The diversity and amount of data on the Web are both continuously growing, and there has been a paradigm shift leading from the publishing of isolated data to the publishing of interlinked data through a variety of knowledge sources such as Linked Open Data (LOD). DBpedia dataset currently plays a central role in the LOD cloud, which has been populated using a large amount of collaboratively edited material (i.e., Wikipedia) as a knowledge source. Because of the ever-growing size and enormous scope of Wikipedia's coverage, the DBpedia dataset has been increasingly applied to a wide range of web applications.

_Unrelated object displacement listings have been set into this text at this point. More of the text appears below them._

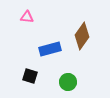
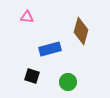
brown diamond: moved 1 px left, 5 px up; rotated 20 degrees counterclockwise
black square: moved 2 px right
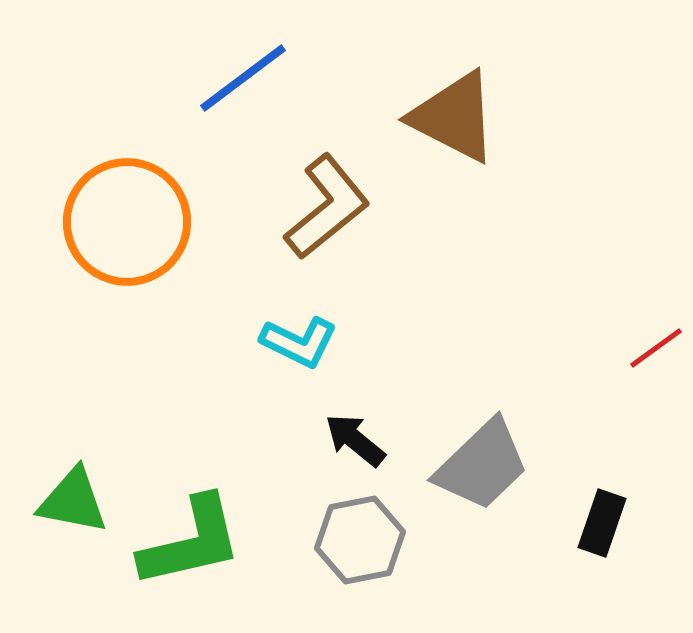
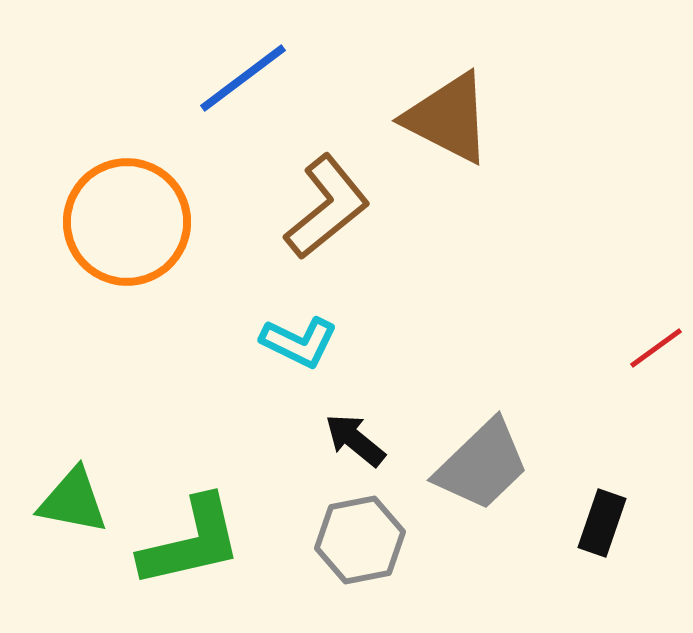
brown triangle: moved 6 px left, 1 px down
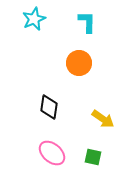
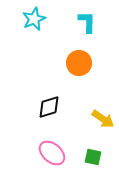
black diamond: rotated 65 degrees clockwise
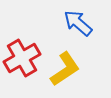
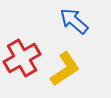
blue arrow: moved 4 px left, 2 px up
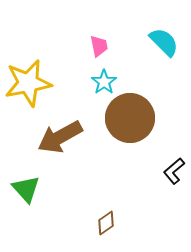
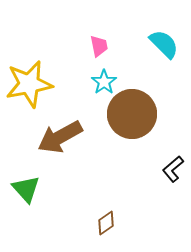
cyan semicircle: moved 2 px down
yellow star: moved 1 px right, 1 px down
brown circle: moved 2 px right, 4 px up
black L-shape: moved 1 px left, 2 px up
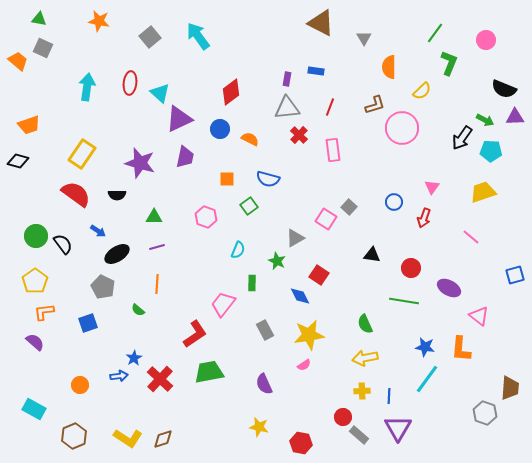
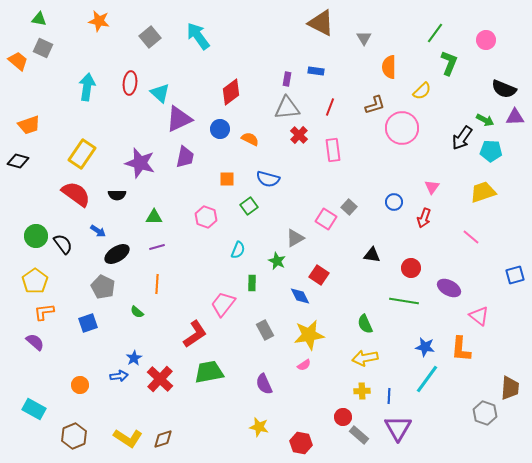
green semicircle at (138, 310): moved 1 px left, 2 px down
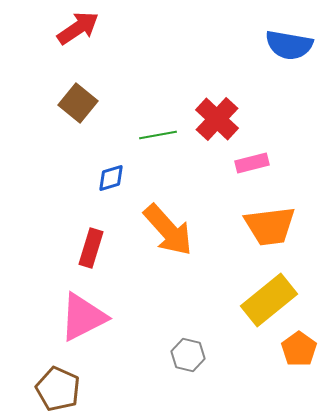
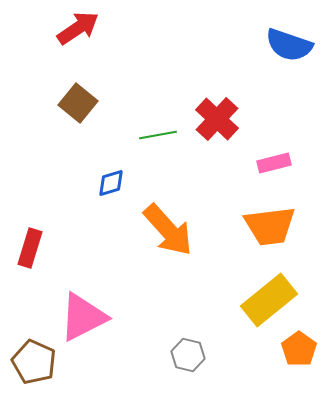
blue semicircle: rotated 9 degrees clockwise
pink rectangle: moved 22 px right
blue diamond: moved 5 px down
red rectangle: moved 61 px left
brown pentagon: moved 24 px left, 27 px up
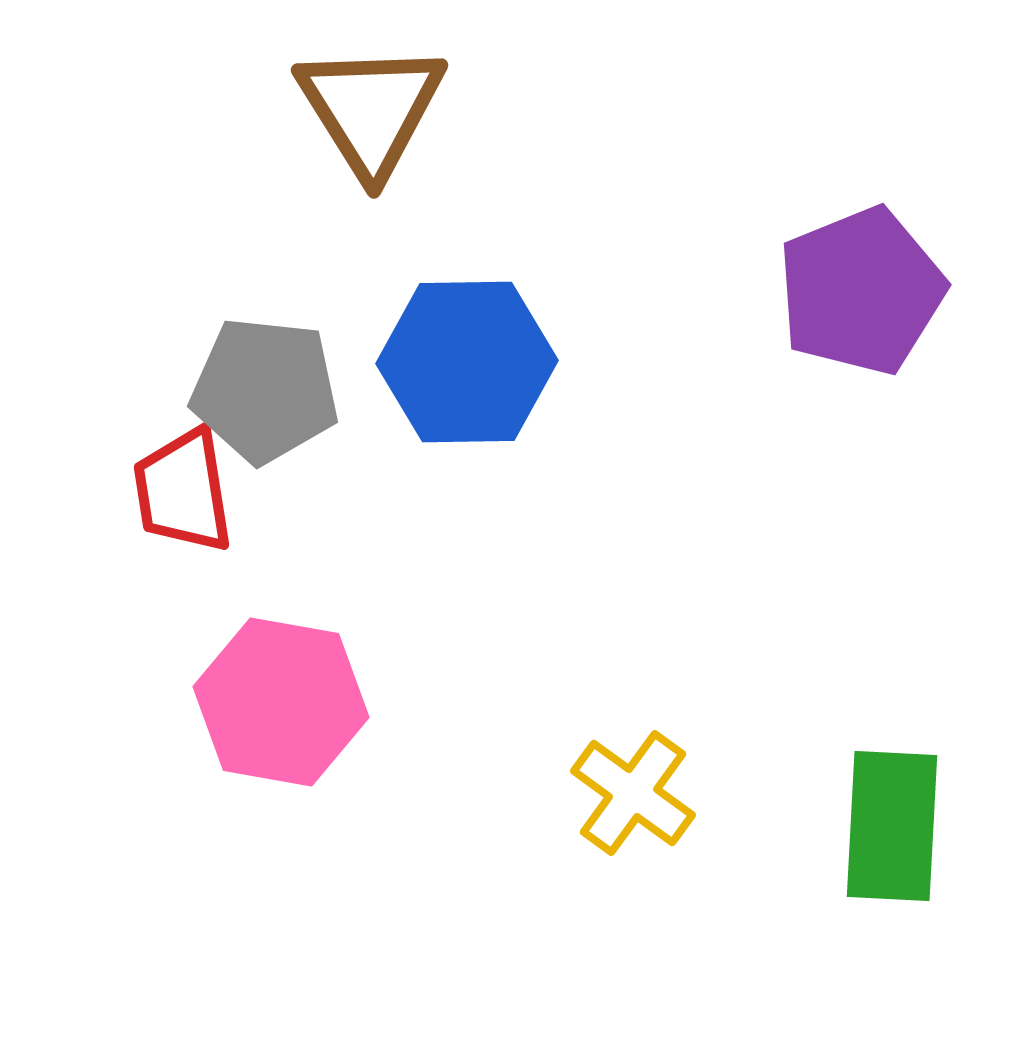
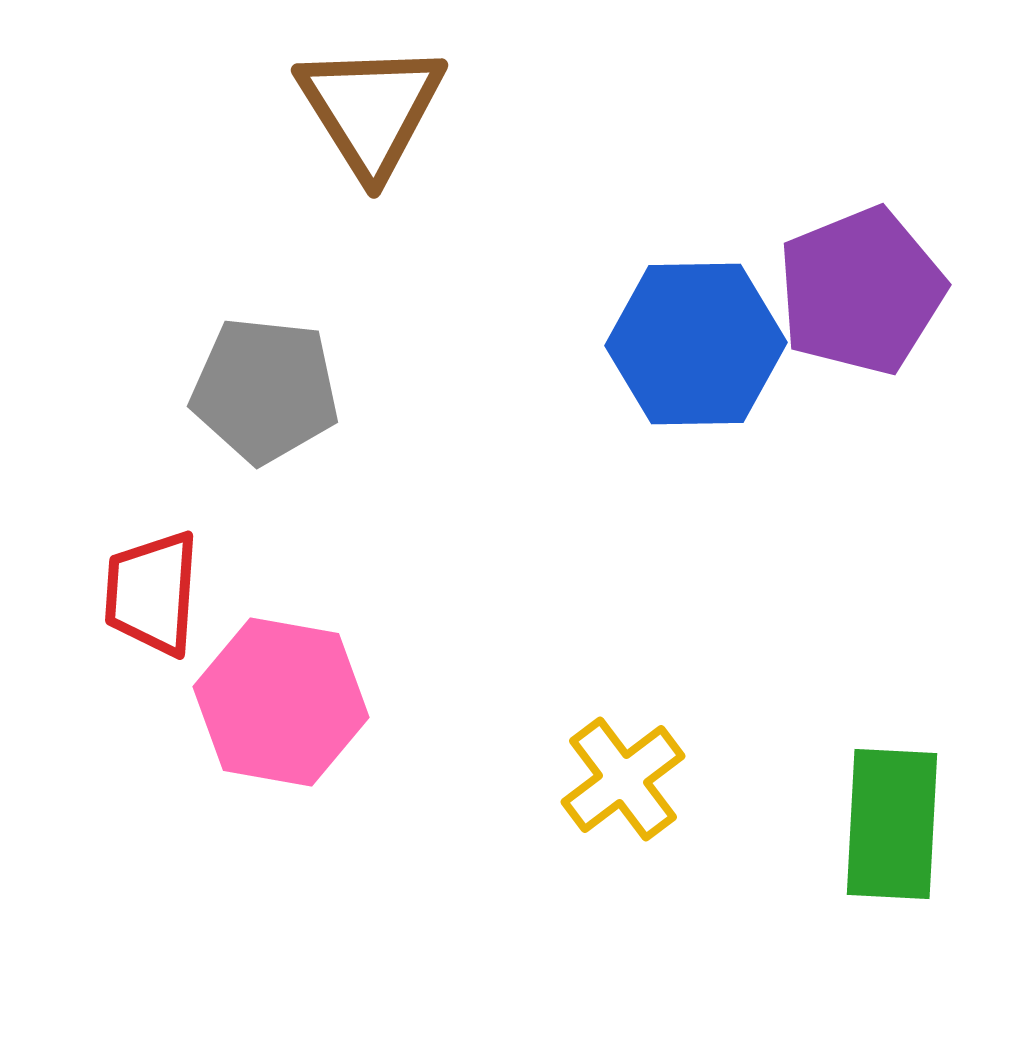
blue hexagon: moved 229 px right, 18 px up
red trapezoid: moved 31 px left, 102 px down; rotated 13 degrees clockwise
yellow cross: moved 10 px left, 14 px up; rotated 17 degrees clockwise
green rectangle: moved 2 px up
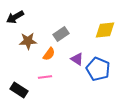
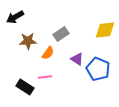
orange semicircle: moved 1 px left, 1 px up
black rectangle: moved 6 px right, 3 px up
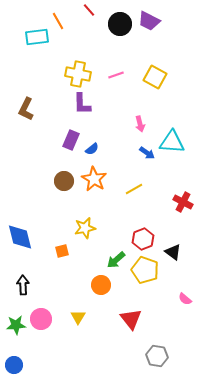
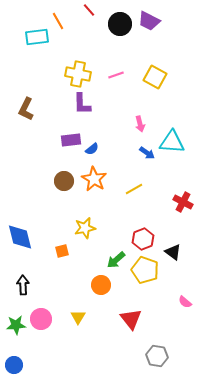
purple rectangle: rotated 60 degrees clockwise
pink semicircle: moved 3 px down
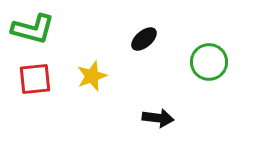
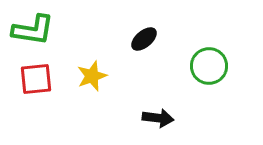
green L-shape: moved 1 px down; rotated 6 degrees counterclockwise
green circle: moved 4 px down
red square: moved 1 px right
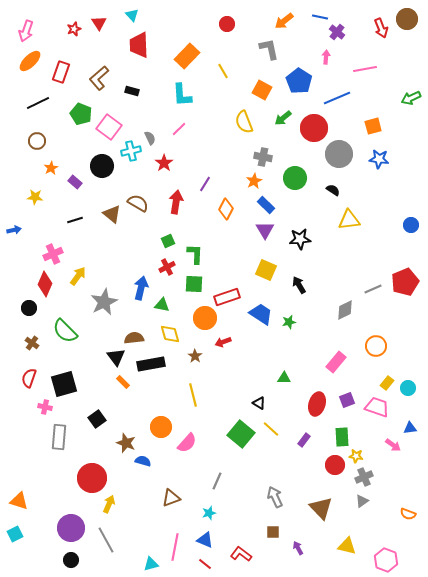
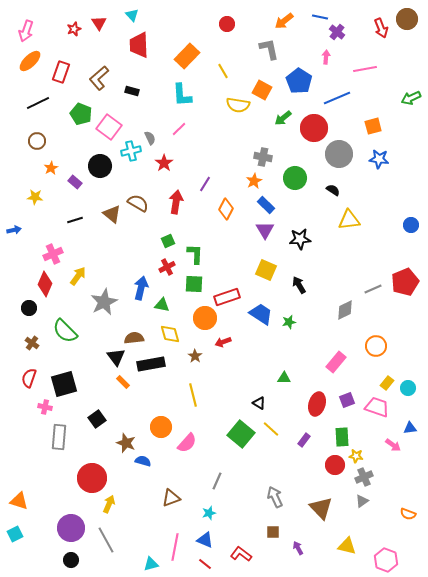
yellow semicircle at (244, 122): moved 6 px left, 17 px up; rotated 60 degrees counterclockwise
black circle at (102, 166): moved 2 px left
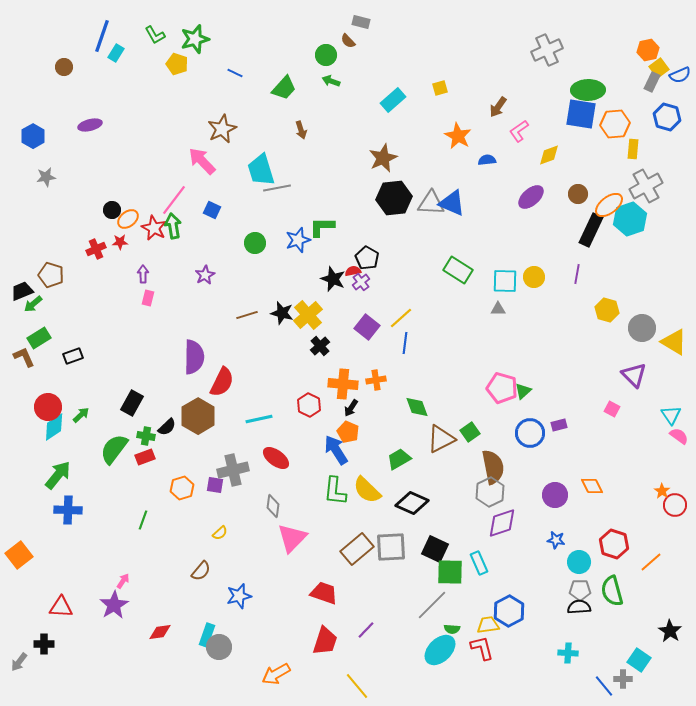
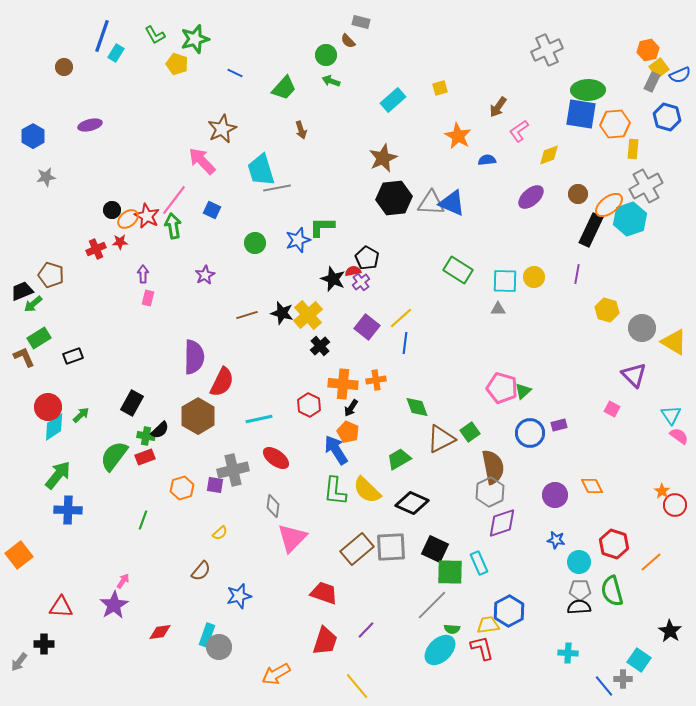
red star at (154, 228): moved 7 px left, 12 px up
black semicircle at (167, 427): moved 7 px left, 3 px down
green semicircle at (114, 449): moved 7 px down
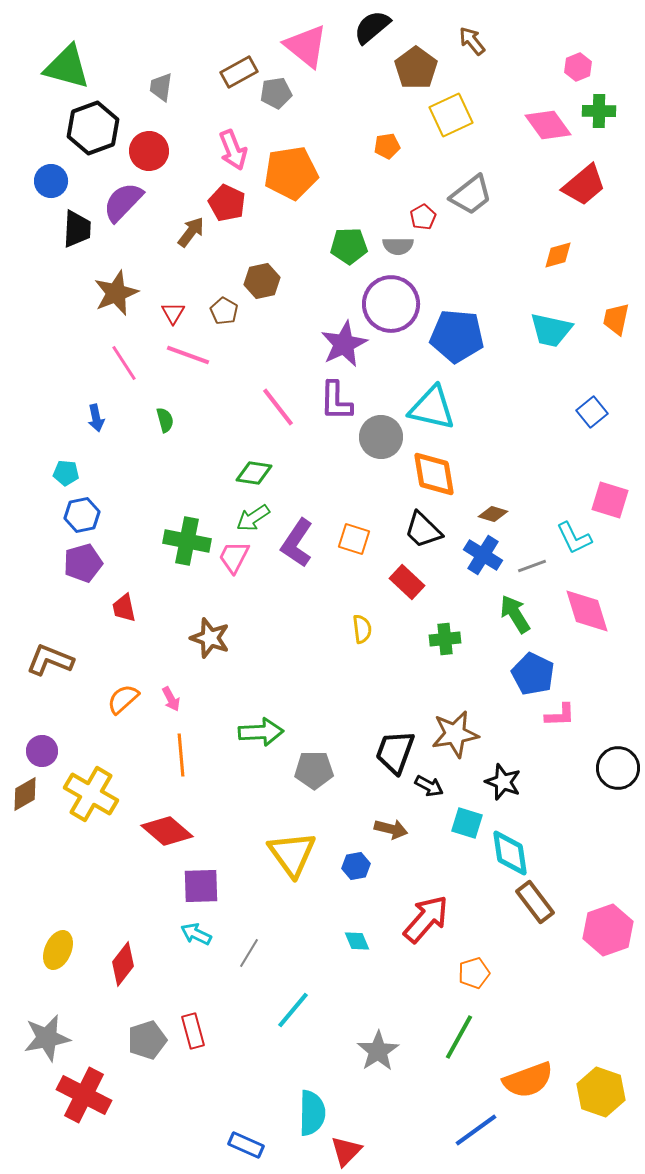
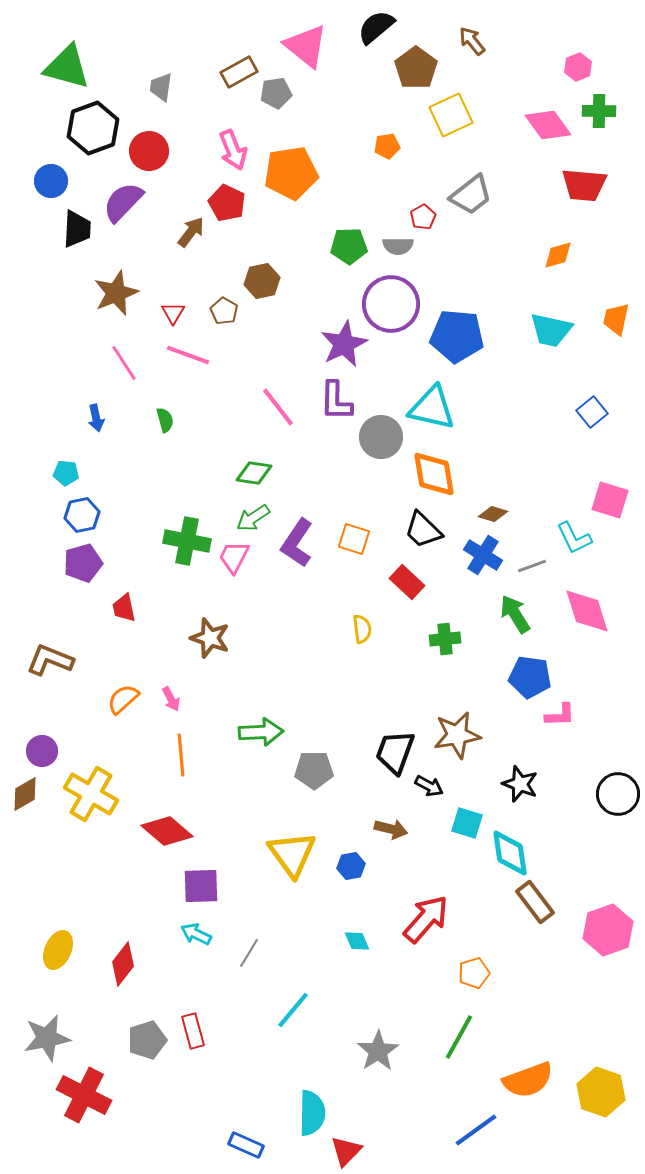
black semicircle at (372, 27): moved 4 px right
red trapezoid at (584, 185): rotated 45 degrees clockwise
blue pentagon at (533, 674): moved 3 px left, 3 px down; rotated 18 degrees counterclockwise
brown star at (455, 734): moved 2 px right, 1 px down
black circle at (618, 768): moved 26 px down
black star at (503, 782): moved 17 px right, 2 px down
blue hexagon at (356, 866): moved 5 px left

The DBpedia dataset contains a community-curated cross-domain ontology to homogenize the description of information in the knowledge base (KB), which is one of the largest multilingual ontologies developed to date. Version 2014 of this ontology covers 685 classes in total, which form a subsumption hierarchy, and includes 2,795 different properties. This ontology has become a de facto reference vocabulary; however, this is limited as a multilingual pivot. Although a large number of instances among different languages are connected to the owl:sameAs link, matching the class level is rare. The rdfs:label properties use language tagging to enhance multilingualism as follows.

<owl:Class rdf:about="http://dbpedia.org/ontology/Actor"> 
       <rdfs:label xml:lang="en">actor</rdfs:label> 
       <rdfs:label xml:lang="fr">acteur</rdfs:label> 
       <rdfs:label xml:lang="ja">俳優</rdfs:label> 
       <rdfs:label xml:lang="ko">영화인</rdfs:label>
       ...


This shows that the class “Actor” has several cross-lingual corresponding terms such as “영화인” in Korean and “Acteur” in French. The number of labeled classes for different languages varies significantly, and there is obviously an absence of cross-lingual labeling for some editions such as Chinese. The DBpedia ontology (DBO) is continuously evolving due to its collaborative (wiki) paradigm and ongoing internationalization. However, it suffers from a scarcity of multilingual labels, due to its derivation that is based on the popular infoboxes in English. This leads to a limitation of other languages' ability to adapt the DBO to local language knowledge resources and makes it difficult to homogenize as a conceptual extension. Thus, identifying the global representative parts of the DBO is important for expanding multilingual ontologized space in LOD.

Generally, the terminological components (henceforth referred to as the TBox) of an existent ontology can be translated and tailored to fit the understanding of other languages to expand multilingual coverage and thus increase knowledge access across languages with existing ontologies. Therefore, a multilingual pivotal ontology must accurately represent the global common concept structure, yet remain reusable in different languages so that connections can be made between local language knowledge resources and ontological KBs when entering an LOD.

We identify globally representative DBO classes for different language editions in this work (called it DBBO), based on the combination of several ranking results that analyze the knowledge graph to measure the popularity of instances from multiple perspectives. Then, a consensus global ranking could be produced via rank aggregation; finally, we constructed a representative subset of DBO that could capture universally popular information that would be useful for improving the multilingual reuse of the ontology itself and would more easily and rapidly expand the ontological domain of the local language knowledge sources. We evaluated our approach by comparing its coverage with respect to the losses caused by the selection process, which had almost the same coverage with no appreciable loss of efficiency for larger sizes when the data were adapted to multilingual purposes.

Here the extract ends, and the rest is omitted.